I also remember dr. dave drawing a circle in front of me, and then asking me how many hours I slept, worked out, ate, drove to and from the workout, 2nd workout, etc. Each time, he would fill in the circle, which represented 24 hours, that part which related to how many hours I did an activity. Slept 8 hours - fill in 1/3 of energy pie ... drive 30 minutes each way to practice, fill in another hour of time. Lift weights, massage - all took up the pie. After he had finished, we both looked down and I had 25 1/2 hours filled. His question to me:
"Where did you steal from to stay within 24 hours? You can't expand the size of the pie - it is contstant." Of course, the area that I cheated on was sleep.
I ran in high school in the mornings 5 days a week, 2 miles, but my coach was able to get me to do it in gym class in the fall of my junior year, and study hall my senior year. I am sure their are coaches reading this post, and know this would be against school policy.

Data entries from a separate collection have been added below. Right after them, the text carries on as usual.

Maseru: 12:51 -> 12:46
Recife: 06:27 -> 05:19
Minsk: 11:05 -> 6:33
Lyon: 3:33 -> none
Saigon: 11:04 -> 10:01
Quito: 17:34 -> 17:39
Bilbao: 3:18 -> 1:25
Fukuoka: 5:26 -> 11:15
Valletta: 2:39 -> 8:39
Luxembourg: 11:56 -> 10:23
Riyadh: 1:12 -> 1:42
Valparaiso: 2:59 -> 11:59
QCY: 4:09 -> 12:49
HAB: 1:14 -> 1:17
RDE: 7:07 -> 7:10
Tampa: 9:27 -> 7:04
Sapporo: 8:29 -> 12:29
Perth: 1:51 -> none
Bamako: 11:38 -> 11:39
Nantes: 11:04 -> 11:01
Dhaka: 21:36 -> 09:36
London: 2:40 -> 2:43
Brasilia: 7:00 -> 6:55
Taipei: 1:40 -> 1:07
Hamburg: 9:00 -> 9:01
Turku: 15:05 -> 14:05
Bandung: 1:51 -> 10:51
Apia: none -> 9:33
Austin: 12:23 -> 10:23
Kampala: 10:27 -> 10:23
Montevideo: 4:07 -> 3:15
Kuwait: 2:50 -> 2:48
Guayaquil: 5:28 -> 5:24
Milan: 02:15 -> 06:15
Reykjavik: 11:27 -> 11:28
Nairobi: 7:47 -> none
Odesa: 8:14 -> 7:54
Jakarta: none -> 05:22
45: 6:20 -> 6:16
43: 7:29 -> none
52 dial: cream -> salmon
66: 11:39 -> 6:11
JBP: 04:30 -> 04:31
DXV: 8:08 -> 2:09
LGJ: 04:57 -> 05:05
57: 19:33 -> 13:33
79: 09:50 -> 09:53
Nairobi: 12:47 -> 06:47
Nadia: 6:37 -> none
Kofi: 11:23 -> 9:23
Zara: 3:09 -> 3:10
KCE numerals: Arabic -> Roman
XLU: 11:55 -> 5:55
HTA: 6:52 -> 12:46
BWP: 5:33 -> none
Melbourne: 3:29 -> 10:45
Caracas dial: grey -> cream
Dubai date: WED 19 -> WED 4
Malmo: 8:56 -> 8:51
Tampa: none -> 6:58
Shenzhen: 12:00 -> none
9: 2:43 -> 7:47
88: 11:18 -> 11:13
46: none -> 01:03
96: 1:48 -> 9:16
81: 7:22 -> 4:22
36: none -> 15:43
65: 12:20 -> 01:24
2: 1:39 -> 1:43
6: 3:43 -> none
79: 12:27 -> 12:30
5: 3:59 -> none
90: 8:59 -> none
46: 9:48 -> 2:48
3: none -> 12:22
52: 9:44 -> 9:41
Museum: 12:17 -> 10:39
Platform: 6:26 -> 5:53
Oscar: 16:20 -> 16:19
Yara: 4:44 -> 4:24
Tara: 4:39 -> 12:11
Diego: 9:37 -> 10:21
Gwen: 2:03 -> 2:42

I would counter and of the 478 kids that graduated my high school in 1978, only 30 had scholarships to go to college (academic or athletic), and I think of the 30, only 2 received athletic scholarships (one wrestler). It helped my parents not have to pay for college - they would have qualified for financial aid, but I don't believe that they knew how to apply. A different era.
To get up at 6am to get your 2-3 miles in, is dedication. I coached at two top 20 colleges (Chicago, Vanderbilt), and the kids thought 6.5 hours a sleep a night was enough. You can't do this - your body does not recover. I even had 1 athlete at Vanderbilt state that (neuroscience major) when your body enters REM sleep, of over 7 hours, is when you lay down new bone. Anything less does not allow your body to heal itself.
If a high school athlete was disciplined to go to bed at 9am, get 8 hours sleep, then I would let that individual run in the morning. Think of swimmers - they usually are in the pool by 6am. This is a case by case issue.